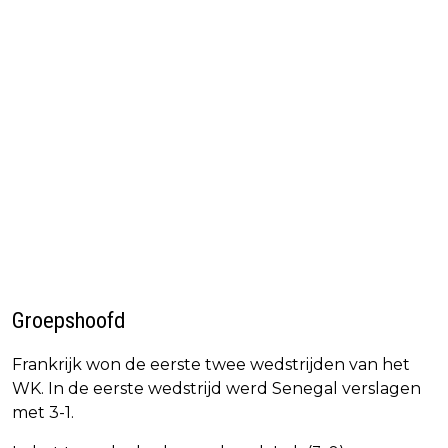
Groepshoofd
Frankrijk won de eerste twee wedstrijden van het
WK. In de eerste wedstrijd werd Senegal verslagen
met 3-1.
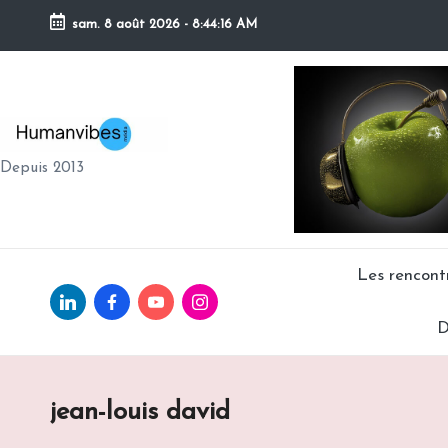
sam. 8 août 2026
-
8:44:17 AM
Skip
to
content
H
Depuis 2013
U
M
A
Les rencon
Linkedin.com
facebook.com
Youtube.com
Instagram.com
N
D
V
IB
jean-louis david
E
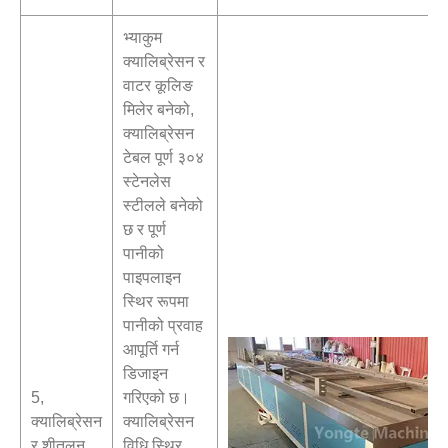
भ्याकुम
क्यालिब्रेसन र
वाटर कूलिङ
मिलेर बनेको,
क्यालिब्रेसन
टेबल पूर्ण ३०४
स्टेनलेस
स्टीलले बनेको
छ र पूर्ण
पानीको
पाइपलाइन
स्थिर रूपमा
पानीको प्रवाह
आपूर्ति गर्न
डिजाइन
5,
गरिएको छ।
क्यालिब्रेसन
क्यालिब्रेसन
र शीतलन
विधि स्थिर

Assignment> Your task is to copy each line of the entries that includes the word "eerste".

Solution to this exercise>
Frankrijk won de eerste twee wedstrijden van het
WK. In de eerste wedstrijd werd Senegal verslagen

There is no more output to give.